Unfortunately, physical fitness in the Army has become more of an uncontrolled experiment where the exaggeration of specific traits (how high one can score on the APFT) results in the unintentional culling of the traits that are actually desired and important: actual physical fitness, leadership, competence, potential and intelligence. This misplaced focus on high APFT scores has accidently turned promotion, selection and assignment processes into something akin to a breeding program that selects primarily for high APFT scores instead of more important physical fitness, intelligence and leadership traits. This unintentional breeding program creates a systemic issue in which previous generations in the military are affecting the newer generations.

Although physical fitness has many direct and indirect benefits to leadership, it is a poor way of measuring leadership itself. Worse yet, because protecting the homeland, closing with and destroying the enemy, and winning the nation’s wars (the major functions of the military) are heavily reliant on Soldiers capable of performing tasks requiring high physical prowess, an indirect correlation has been applied to the major philosophy of the military — leadership.

Though the array of new Army physical fitness initiatives are positive developments, they are unlikely to break the false connection perceived between leadership and physical fitness.

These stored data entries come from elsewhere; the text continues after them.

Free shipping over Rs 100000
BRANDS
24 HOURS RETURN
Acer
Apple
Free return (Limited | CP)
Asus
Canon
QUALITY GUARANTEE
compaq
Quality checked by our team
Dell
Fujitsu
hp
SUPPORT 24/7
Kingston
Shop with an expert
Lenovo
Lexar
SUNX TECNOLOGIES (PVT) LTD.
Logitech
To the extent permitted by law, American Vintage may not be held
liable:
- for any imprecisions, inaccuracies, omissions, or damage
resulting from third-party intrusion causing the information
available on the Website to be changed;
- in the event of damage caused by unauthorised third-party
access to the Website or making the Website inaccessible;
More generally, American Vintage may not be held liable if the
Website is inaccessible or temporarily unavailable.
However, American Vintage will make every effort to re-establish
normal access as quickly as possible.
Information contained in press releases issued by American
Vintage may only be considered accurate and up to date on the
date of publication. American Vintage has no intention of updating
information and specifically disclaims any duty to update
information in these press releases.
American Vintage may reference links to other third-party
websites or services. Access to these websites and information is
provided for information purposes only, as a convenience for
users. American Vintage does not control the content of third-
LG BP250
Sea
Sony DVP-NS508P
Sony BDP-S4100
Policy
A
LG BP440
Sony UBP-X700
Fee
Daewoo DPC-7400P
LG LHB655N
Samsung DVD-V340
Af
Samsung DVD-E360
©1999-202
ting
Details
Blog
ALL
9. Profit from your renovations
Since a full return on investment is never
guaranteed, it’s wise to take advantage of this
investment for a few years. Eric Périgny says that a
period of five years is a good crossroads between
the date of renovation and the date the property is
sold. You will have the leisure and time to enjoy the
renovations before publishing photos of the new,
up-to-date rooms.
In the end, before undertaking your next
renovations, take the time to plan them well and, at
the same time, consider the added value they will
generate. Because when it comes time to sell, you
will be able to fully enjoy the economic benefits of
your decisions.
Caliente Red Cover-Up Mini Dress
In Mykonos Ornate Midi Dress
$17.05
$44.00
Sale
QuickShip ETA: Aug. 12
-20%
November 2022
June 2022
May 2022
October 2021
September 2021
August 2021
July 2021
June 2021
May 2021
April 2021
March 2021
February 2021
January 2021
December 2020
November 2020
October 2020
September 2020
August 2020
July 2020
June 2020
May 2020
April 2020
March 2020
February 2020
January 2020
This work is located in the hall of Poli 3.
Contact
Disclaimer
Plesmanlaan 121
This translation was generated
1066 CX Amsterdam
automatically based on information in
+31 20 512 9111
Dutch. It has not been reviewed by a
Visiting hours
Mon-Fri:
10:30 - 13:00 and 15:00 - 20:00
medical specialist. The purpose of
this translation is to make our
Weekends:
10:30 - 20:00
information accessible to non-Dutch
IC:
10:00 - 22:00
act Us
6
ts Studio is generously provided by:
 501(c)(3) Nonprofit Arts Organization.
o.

Breaking this false linkage between fitness and leadership, or the “strong but dumb” mindset, is imperative. The NCO Corps can assist in this process by helping to dethrone high APFT scores from their dominate position in administrative processes; focusing physical readiness training on actual physical readiness versus the APFT; and rethinking the relative importance of physical fitness as compared to intellect, potential, duty performance and education level when conducting administrative processes for enlisted and more junior NCOs.

Maj. Jeff Jager is a U.S. Army Foreign Area Officer with an area of concentration in Europe. He commissioned as an infantry officer from the U.S. Military Academy in 2000; commanded two infantry companies during “the surge” in Baghdad in 2007-2008; and was selected as a Foreign Area Officer in 2008. As an FAO, he served as the Assistant Army Attaché in Cyprus from 2012-2015 and has served as the Training and Doctrine Command Liaison Officer to Turkey since June 2015. He is also a certified Master Fitness Trainer.

Aaron Kennedy is a former sergeant of the U.S. Marine Corps. He served as an intelligence analyst from 1994-2002, deploying twice to the Middle East with 3rd Battalion, 1st Marine Regiment. He later served as the Intelligence Systems Instructor at the MAGTF Staff Training Program in Quantico, Virginia. After leaving service, he became interested in endurance running and the science of fitness.

Survey details

The survey cited in this article ran from June 24, 2016, to July 24, 2016 on SurveyMonkey and collected 272 responses from across a defined population of 16,638,288 active-duty, former and retired servicemembers. Limiting the survey to those currently serving in the Army, 172 responses were received. As of July 2016, there were 473,844 Army active-duty, 345,679 in the Army National Guard, and 198,971 in the Army Reserve. This adds to a total of 1,018,494 Soldiers. With 172 responses and a studied population of 1,018,494, the margin of error for the survey is about 8 percent, with a confidence level of 95 percent.